Led by the enthusiasm aroused by the Gifford Lectures in 1989, I imagined that I could tackle a subject that proved to transcend the powers of my intellect. I must admit that all ultimate questions cannot have final answers, but that we can at least be aware of the problem we have presented. I have touched the limits of my understanding and must stop here. The Tree of Knowledge again and again tempts one at the cost of neglecting the more important tree, the Tree of Life. How can human thinking grasp the destiny of life itself, when we are not its owners? Such statements bespeak the great humility and care with which Panikkar approaches questions concerning the opaque eschatological.
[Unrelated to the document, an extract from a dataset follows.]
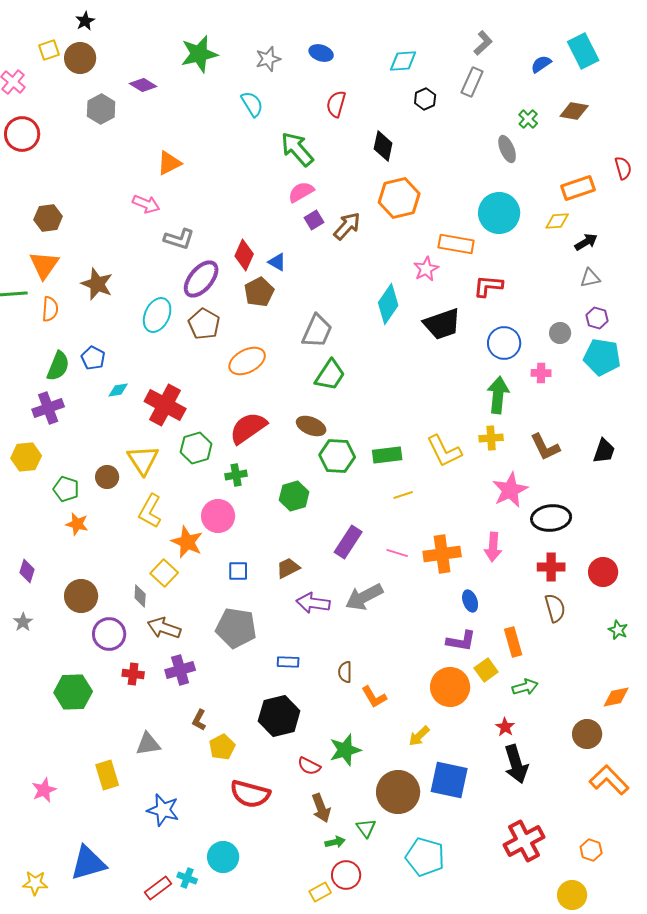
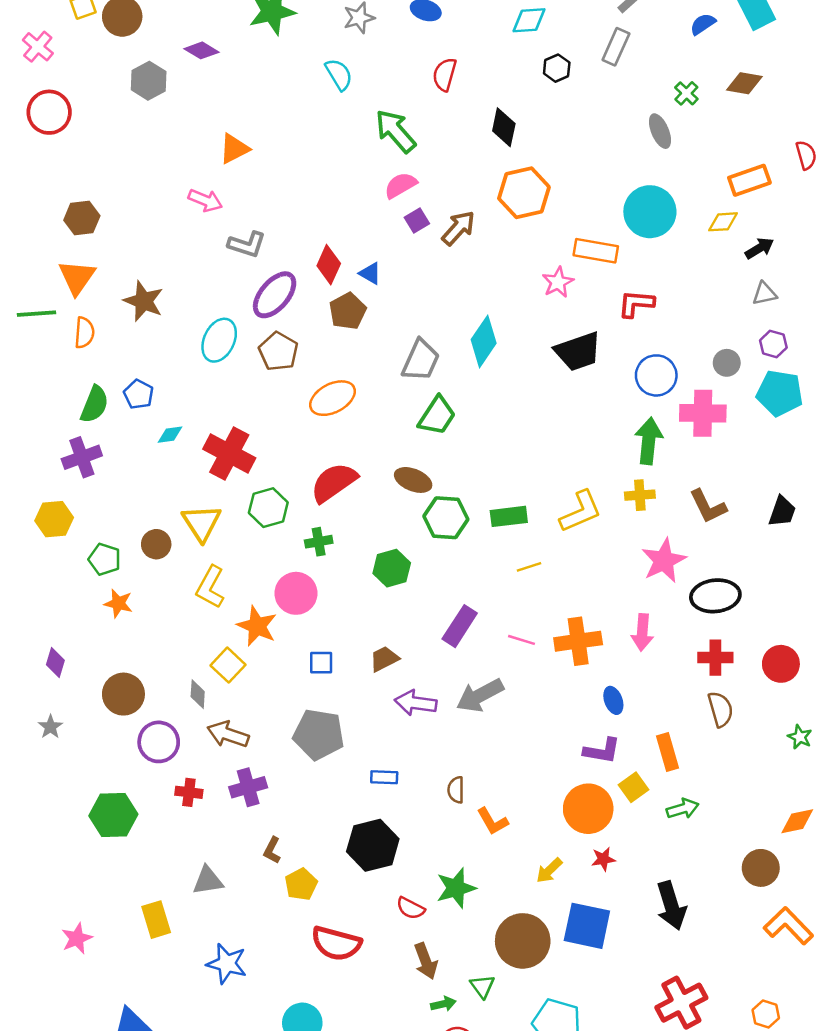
cyan diamond: (388, 304) -> (484, 341), moved
pink cross: (541, 373) -> (703, 413), size x1.8
yellow L-shape: (444, 451) -> (581, 511), turned -87
red star: (505, 727) -> (603, 859), moved, turned 30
While The Rhythm of Being levels sharp critiques against monotheism, prevailing technocracies and narrow empirical worldviews informed by an ideology of biological evolutionism, the book opens itself to a feminist critique for its unhappy choice to use the term ‘Man’ in reference to humanity (cf. 295-296, 400-401), and its employment of virtually exclusive masculine pronouns in reference to the divine. Though this problem has more to do with the shortcomings of the English language than oversight on the part of Panikkar, it presents an obstacle that the reader must look beyond in order to discover the riches of Panikkar’s thought.

Overall, Panikkar’s The Rhythm of Being is a masterpiece, collating a lifetime’s work in a systematic series of lectures that exemplify the task of comparative theology in order to proffer an adequate and convincing response to the question of being, and to stave off the threat of cosmic ‘unbecoming’ (377). Living with one foot in the East and the other in the West, Panikkar is able to effectively bring the great religious traditions of the world into fruitful conversation.